(Stored entries)
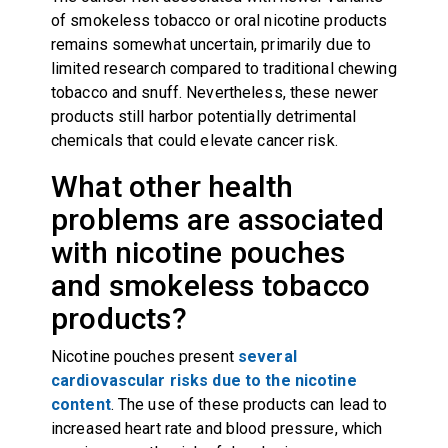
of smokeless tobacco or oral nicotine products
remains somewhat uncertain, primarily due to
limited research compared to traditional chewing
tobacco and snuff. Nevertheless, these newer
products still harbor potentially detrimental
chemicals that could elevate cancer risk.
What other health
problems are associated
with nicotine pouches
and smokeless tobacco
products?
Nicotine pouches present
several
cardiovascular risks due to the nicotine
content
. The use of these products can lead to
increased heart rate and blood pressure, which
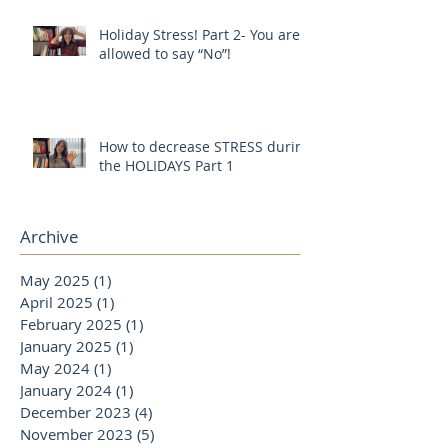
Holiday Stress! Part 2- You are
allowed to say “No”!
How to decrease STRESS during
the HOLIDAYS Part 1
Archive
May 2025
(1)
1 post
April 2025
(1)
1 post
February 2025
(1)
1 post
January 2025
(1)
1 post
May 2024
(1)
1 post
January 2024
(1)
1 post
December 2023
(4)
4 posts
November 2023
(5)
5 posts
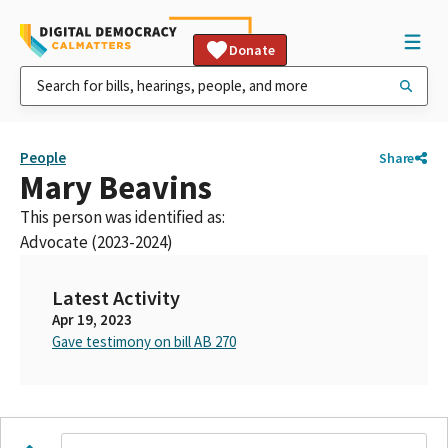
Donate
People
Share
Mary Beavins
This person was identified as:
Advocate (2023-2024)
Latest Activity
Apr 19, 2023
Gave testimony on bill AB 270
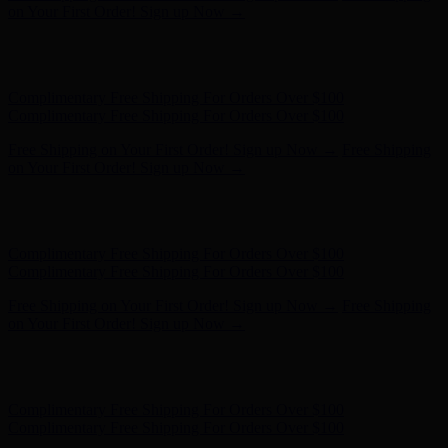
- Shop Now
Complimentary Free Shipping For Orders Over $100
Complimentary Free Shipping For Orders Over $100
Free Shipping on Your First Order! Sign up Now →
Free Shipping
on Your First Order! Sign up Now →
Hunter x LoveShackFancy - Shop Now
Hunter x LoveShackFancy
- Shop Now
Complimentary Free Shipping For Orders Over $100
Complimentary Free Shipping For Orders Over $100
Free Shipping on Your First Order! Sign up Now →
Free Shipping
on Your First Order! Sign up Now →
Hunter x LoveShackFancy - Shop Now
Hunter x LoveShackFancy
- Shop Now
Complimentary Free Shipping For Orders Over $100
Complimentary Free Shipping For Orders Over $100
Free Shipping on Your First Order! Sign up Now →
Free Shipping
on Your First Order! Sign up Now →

# Task details:
Copy the final stretch of lines, starting at the one that holds "Nicotine pouches present" and ending at the last line of the data, exactly; omit pictures.

# Task solution:
Nicotine pouches present
several
cardiovascular risks due to the nicotine
content
. The use of these products can lead to
increased heart rate and blood pressure, which
Holiday Stress! Part 2- You are
allowed to say “No”!
How to decrease STRESS during
the HOLIDAYS Part 1
Archive
May 2025
(1)
1 post
April 2025
(1)
1 post
February 2025
(1)
1 post
January 2025
(1)
1 post
May 2024
(1)
1 post
January 2024
(1)
1 post
December 2023
(4)
4 posts
November 2023
(5)
5 posts
Donate
People
Share
Mary Beavins
This person was identified as:
Advocate (2023-2024)
Latest Activity
Apr 19, 2023
Gave testimony on bill AB 270
- Shop Now
Complimentary Free Shipping For Orders Over $100
Complimentary Free Shipping For Orders Over $100
Free Shipping on Your First Order! Sign up Now →
Free Shipping
on Your First Order! Sign up Now →
Hunter x LoveShackFancy - Shop Now
Hunter x LoveShackFancy
- Shop Now
Complimentary Free Shipping For Orders Over $100
Complimentary Free Shipping For Orders Over $100
Free Shipping on Your First Order! Sign up Now →
Free Shipping
on Your First Order! Sign up Now →
Hunter x LoveShackFancy - Shop Now
Hunter x LoveShackFancy
- Shop Now
Complimentary Free Shipping For Orders Over $100
Complimentary Free Shipping For Orders Over $100
Free Shipping on Your First Order! Sign up Now →
Free Shipping
on Your First Order! Sign up Now →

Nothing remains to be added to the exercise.